如果数字的范围有限,那么创建一个位数组可能会更容易,如下所示:
这将始终在 O(6 * ST1 + 6) 中运行。现在,这样做的缺点是首先要遍历最多 36 个数组,然后检查六个值。如果有一个强有力的先决条件,即数字将大部分出现,则可以反转测试并提供提前退出:
这最多将在 O(6 * ST1 + 6) 中运行,最多在 O(6 + 1 )如果第一个数组中的第一个数字覆盖了所有
ans
(并且ans
是相同数字的六倍)。请注意,位掩码为零的测试可以在每个数组之后(就像现在一样)或在每个元素之后(这种方式涉及更多检查,但也需要在找到所有数字时更早截止)。在 CUDA 环境中,算法的第一个版本可能会更快,因为它涉及更少的分支,并且大多数循环(除了 ST1 的循环)可以自动展开。然而,如果数字的范围是无限的,我们可以做别的事情。由于 ans 和所有数组中最多只有 7 * 6 = 42 个不同的数字,因此可以将它们映射到 42 个不同的数字并使用 64 位整数作为位掩码。但可以说,这种数字到整数的映射对于测试来说已经足够了,并且可以完全跳过这个测试。

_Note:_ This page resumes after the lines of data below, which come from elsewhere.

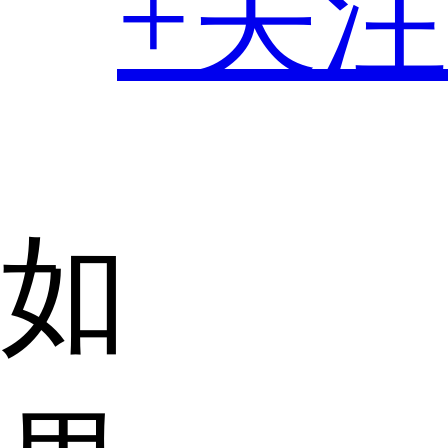
+关注
如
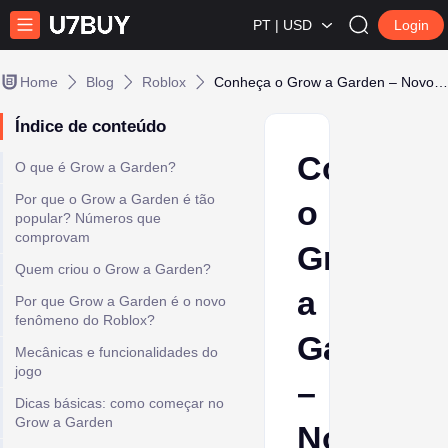
PT | USD
Login
Home
Blog
Roblox
Conheça o Grow a Garden – Novo Jogo Roblox + Guia Completo
Índice de conteúdo
Conheça
O que é Grow a Garden?
Por que o Grow a Garden é tão
o
popular? Números que
comprovam
Grow
Quem criou o Grow a Garden?
a
Por que Grow a Garden é o novo
fenômeno do Roblox?
Garden
Mecânicas e funcionalidades do
jogo
–
Dicas básicas: como começar no
Grow a Garden
Novo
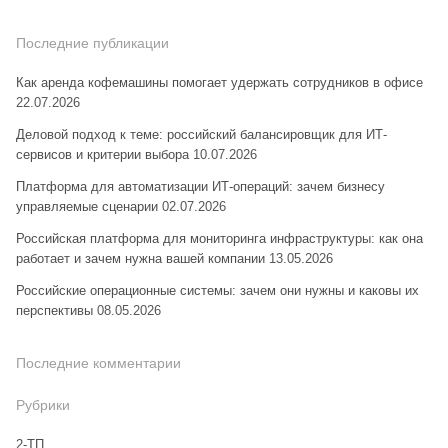
Последние публикации
Как аренда кофемашины помогает удержать сотрудников в офисе
22.07.2026
Деловой подход к теме: российский балансировщик для ИТ-
сервисов и критерии выбора
10.07.2026
Платформа для автоматизации ИТ-операций: зачем бизнесу
управляемые сценарии
02.07.2026
Российская платформа для мониторинга инфраструктуры: как она
работает и зачем нужна вашей компании
13.05.2026
Российские операционные системы: зачем они нужны и каковы их
перспективы
08.05.2026
Последние комментарии
Рубрики
2-ТП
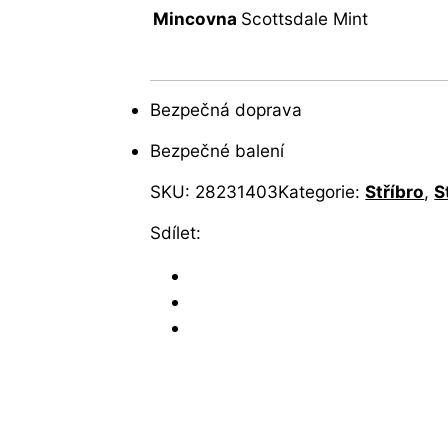
Mincovna
Scottsdale Mint
Bezpečná doprava
Bezpečné balení
SKU:
28231403
Kategorie:
Stříbro
,
S
Sdílet:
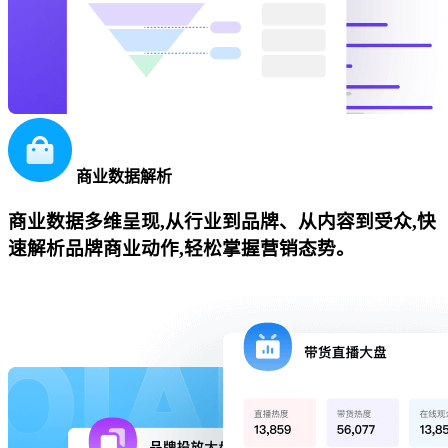
商业数据解析
商业数据多维呈现,从行业到品牌、从内容到受众,快
速解析品牌商业动作,轻松掌握营销态势。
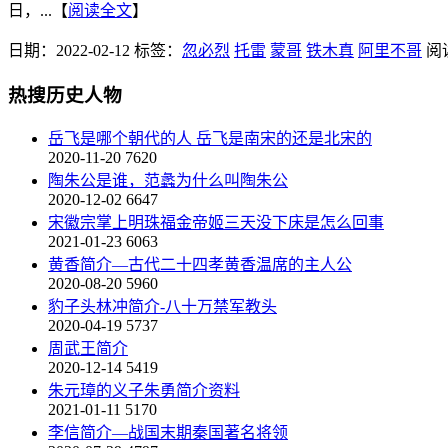
日，...【
阅读全文
】
日期：2022-02-12
标签：
忽必烈
托雷
蒙哥
铁木真
阿里不哥
阅
热搜历史人物
岳飞是哪个朝代的人 岳飞是南宋的还是北宋的
2020-11-20
7620
陶朱公是谁，范蠡为什么叫陶朱公
2020-12-02
6647
宋徽宗掌上明珠福金帝姬三天没下床是怎么回事
2021-01-23
6063
黄香简介—古代二十四孝黄香温席的主人公
2020-08-20
5960
豹子头林冲简介-八十万禁军教头
2020-04-19
5737
周武王简介
2020-12-14
5419
朱元璋的义子朱勇简介资料
2021-01-11
5170
李信简介—战国末期秦国著名将领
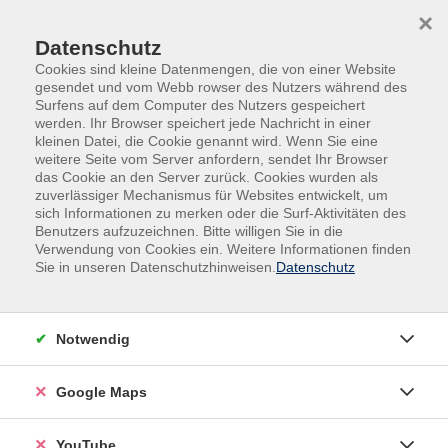
Skip to main content
Skip to page footer
×
Datenschutz
Cookies sind kleine Datenmengen, die von einer Website
gesendet und vom Webb rowser des Nutzers während des
Surfens auf dem Computer des Nutzers gespeichert
werden. Ihr Browser speichert jede Nachricht in einer
kleinen Datei, die Cookie genannt wird. Wenn Sie eine
weitere Seite vom Server anfordern, sendet Ihr Browser
das Cookie an den Server zurück. Cookies wurden als
zuverlässiger Mechanismus für Websites entwickelt, um
sich Informationen zu merken oder die Surf-Aktivitäten des
vhs.Spezial
Kunstremise Kleinmachnow
Benutzers aufzuzeichnen. Bitte willigen Sie in die
Verwendung von Cookies ein. Weitere Informationen finden
Kunstremise Kleinmachnow
Sie in unseren Datenschutzhinweisen.
Datenschutz
Seit Herbst 2024 finden in der neu sanierten "Kunstremise"
am Landarbeiterhaus in Kleinmachnow, Zehlendorfer
Notwendig
Damm 200 regelmäßig Kunstkurse zu verschiedenen
Techniken mit Künstlerinnen und Künstlern statt.
Google Maps
Eine Kooperation von Die Brücke Kleinmachnow
Kunstverein e.V. und Kreisvolkshochschule Potsdam-
YouTube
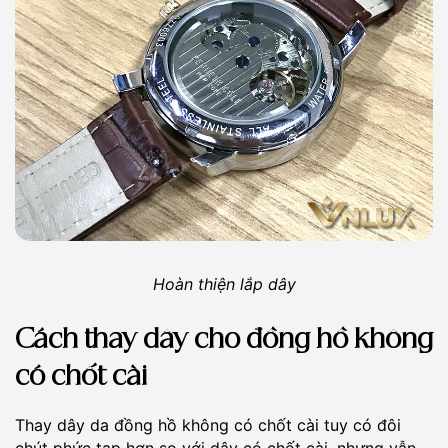
Hoàn thiện lắp dây
Cách thay dây cho đồng hồ không
có chốt cài
Thay dây da đồng hồ không có chốt cài tuy có đôi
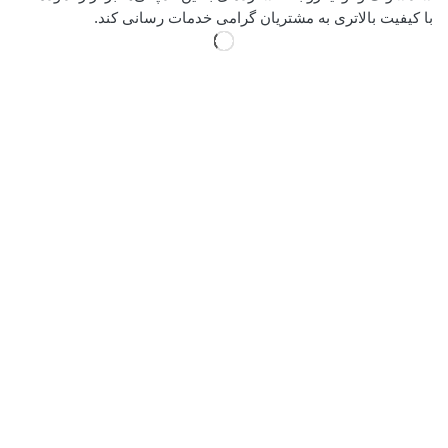
با کیفیت بالاتری به مشتریان گرامی خدمات رسانی کند.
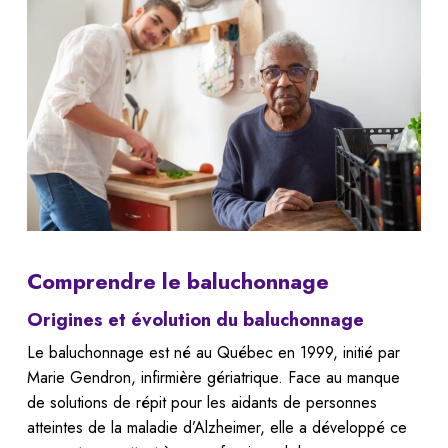
Comprendre le baluchonnage
Origines et évolution du baluchonnage
Le baluchonnage est né au Québec en 1999, initié par
Marie Gendron, infirmière gériatrique. Face au manque
de solutions de répit pour les aidants de personnes
atteintes de la maladie d’Alzheimer, elle a développé ce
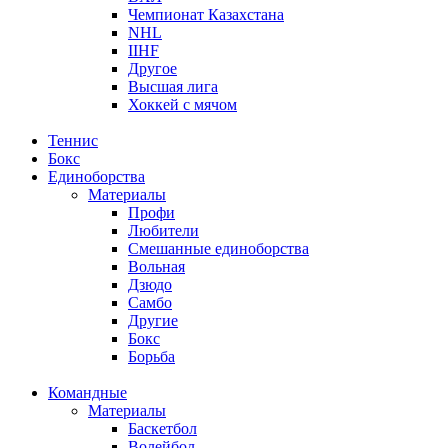
Чемпионат Казахстана
NHL
IIHF
Другое
Высшая лига
Хоккей с мячом
Теннис
Бокс
Единоборства
Материалы
Профи
Любители
Смешанные единоборства
Вольная
Дзюдо
Самбо
Другие
Бокс
Борьба
Командные
Материалы
Баскетбол
Волейбол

另一种方法是对数组进行排序并简单地计算各个数字的覆盖范围:
复制的时间复杂度为 O(n),排序的时间复杂度为 O(36 log 36),唯一的时间复杂度为 O(n) (其中 n 为 6 * ST1)和用于搜索的 O(n log n)(其中,如果使用
unique
,则 n 可以小于 6 * ST1)。因此,整个算法以线性算数时间运行。请注意,这不涉及任何动态内存分配,因此甚至适用于 GPU 平台(必须实现排序和端口std::unique()
和std::lower_bound( )
,但所有这些都是非常简单的函数)。In case the range of the numbers is limited, it would be probably easier to make a bit array, like this:
This will always run in O(6 * ST1 + 6). Now this has the disadvantage of first going through up to 36 arrays and then checking against six values. If there is a strong precondition that the numbers will be mostly present, it is possible to reverse the test and provide an early exit:
This will run at most in O(6 * ST1 + 6), at best in O(6 + 1) if the first number in the first array covers all of
ans
(andans
is six times the same number). Note that the test for bit mask being zero can be either after each array (as it is now) or after each element (that way involves more checking but also earlier cutoff when all the numbers are found). In context of CUDA, the first version of the algorithm would likely be faster, as it involves fewer branches and most of the loops (except the one for ST1) can be automatically unrolled.However, if the range of the numbers is unlimited, we could do something else. Since there are only up to 7 * 6 = 42 different numbers in ans and all the arrays, it would be possible to map those to 42 different numbers and use a 64-bit integer for a bit mask. But arguably this mapping of numbers to integers would already be enough for the test and it would be possible to skip this test altogether.
Another way to do it would be to sort the arrays and simply count coverage of the individual numbers:
This will run in O(n) for copying, O(36 log 36) for sorting, optionally O(n) for
unique
(where n is 6 * ST1) and O(n log n) for searching (where n can be less than 6 * ST1 ifunique
is employed). The whole algorithm therefore runs in linearithmic time. Note that this does not involve any dynamic memory allocation and as such is suitable even for GPU platforms (one would have to implement sorting and portstd::unique()
andstd::lower_bound()
, but all those are farily simple functions).